Reading Alexis Johns’s post about 3D printing in the classroom (“Printing Doesn’t Have To Leave A Paper Trail”) reminded me of all the 3D technology that I use coaching First Tech Challenge Robotics, potentially could use in my classroom, and how it ties into maker spaces. For the robotics team, our challenge changes every year, presenting new problems with the designing, building, and programming of the robot. Having access to a 3D printer allows my team to customize and print their own parts. They gain experience with design, CAD, and printing robot extensions, gears, pulleys, etc. This year my team is looking at 3D printing some sort of wheels that will allow use to climb “mountains” that have angles of 30 and 50 degrees without having our robot tip over or fall backwards!

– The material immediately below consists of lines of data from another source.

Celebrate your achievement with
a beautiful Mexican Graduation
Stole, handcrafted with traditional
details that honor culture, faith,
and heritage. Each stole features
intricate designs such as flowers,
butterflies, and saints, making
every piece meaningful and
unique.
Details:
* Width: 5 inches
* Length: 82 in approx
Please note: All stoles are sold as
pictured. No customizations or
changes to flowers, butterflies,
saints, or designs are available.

Maker spaces both in the community and classroom have really seem to taken off lately. With the big push for more STEM opportunities in schools and providing students with “21st century skills” that they can apply in their future careers, maker spaces aid providing these experiences. The nice thing about maker spaces is that they are not subject specific. Students can design, build, program, and create things that are cross-curricular. Presenting students with a challenge or allowing them to choose their own challenge is motivating and rewarding both academically and personally. There are no guidelines on how big or small the space has to be, what technology needs to be included, and who can join. This allows for more flexibility in schools to meet the needs of students. Not only in schools, but also in the community, maker spaces allow for collaborative work, networking, and charity.

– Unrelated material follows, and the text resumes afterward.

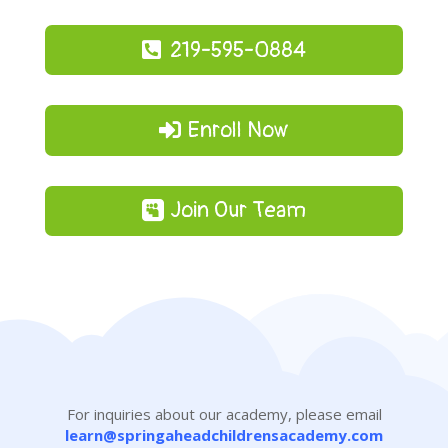
219-595-0884
Enroll Now
Join Our Team
For inquiries about our academy, please email
learn@springaheadchildrensacademy.com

I love how our maker space in my community, QC CoLab, provides a place that I can go for help, resources, or to use their machines with welcome arms. Our high school had quite a big pile of broken TI-83 graphing calculators a few years back. I was able to bring them to the CoLab maker space, have some of the members teach me how to solder, and we fixed most of the calculators (which are approximately $100 each!). Turns out that the wiring from the screen to the circuit board was bad and just needed to be re-soldered. Learning this skill I will now be able to teach my robotics students and team members how to solder. I never thought that I would be able to solder and actually not break anything more than it was broken in the first place! It is also another example that I can share with my students of something I accomplished, which I hope they will use to help themselves break out of stereotypes (such as women in industrial technology).